BEGIN EXTRACTED ENTRIES
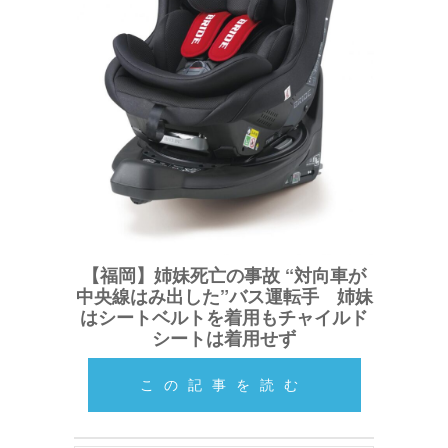
【福岡】姉妹死亡の事故 “対向車が
中央線はみ出した”バス運転手 姉妹
はシートベルトを着用もチャイルド
シートは着用せず
この記事を読む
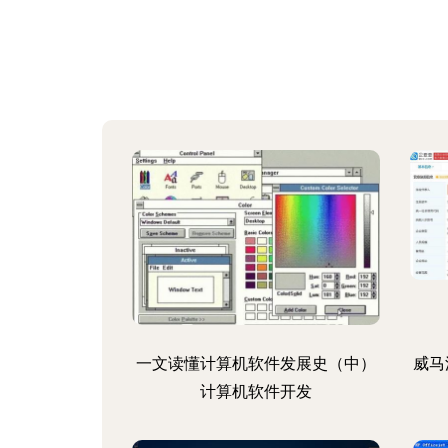
一文读懂计算机软件发展史（中）
威马
计算机软件开发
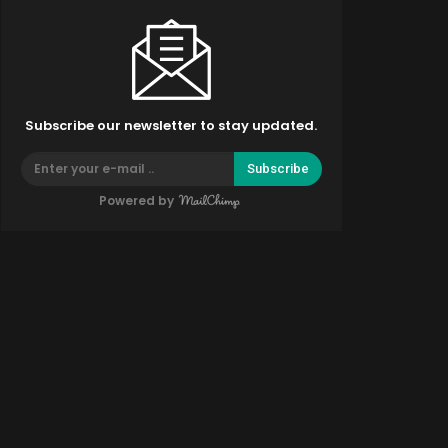
Subscribe our newsletter to stay updated.
Subscribe
Powered by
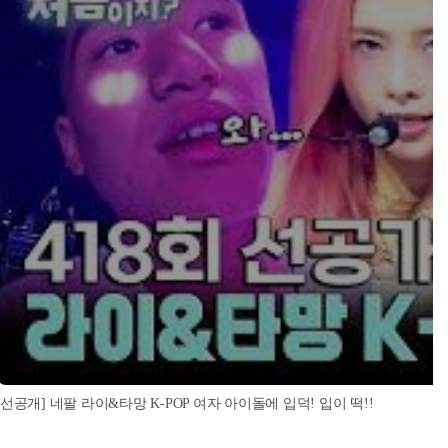
[선공개] 네팔 라이&타망 K-POP 여자 아이돌에 입덕! 입이 떡!!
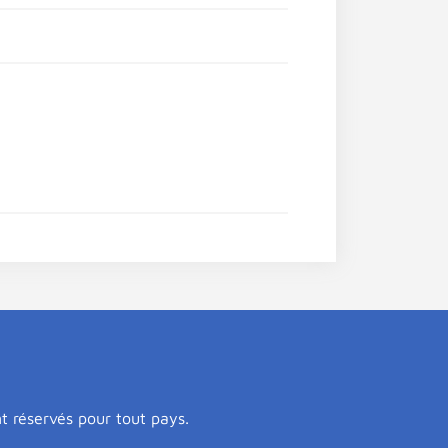
nt réservés pour tout pays.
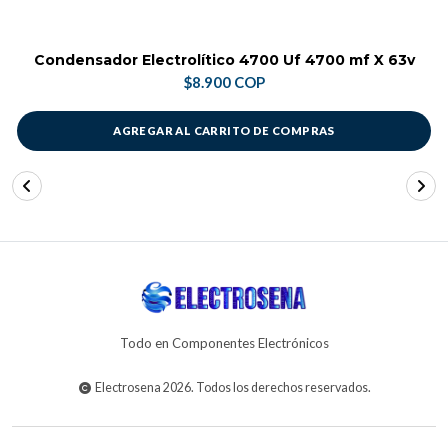
Condensador Electrolítico 4700 Uf 4700 mf X 63v
$8.900 COP
AGREGAR AL CARRITO DE COMPRAS
Todo en Componentes Electrónicos
Electrosena 2026. Todos los derechos reservados.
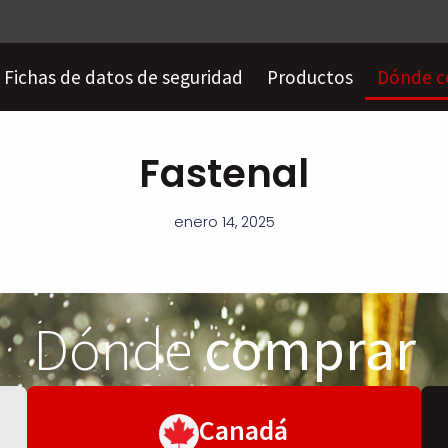
Fichas de datos de seguridad
Productos
Dónde c
Fastenal
enero 14, 2025
Dónde
comprar
Canadá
END EXTRACTED ENTRIES
If a line in the records holds the string "Subscribe", count it, and give only the total.

2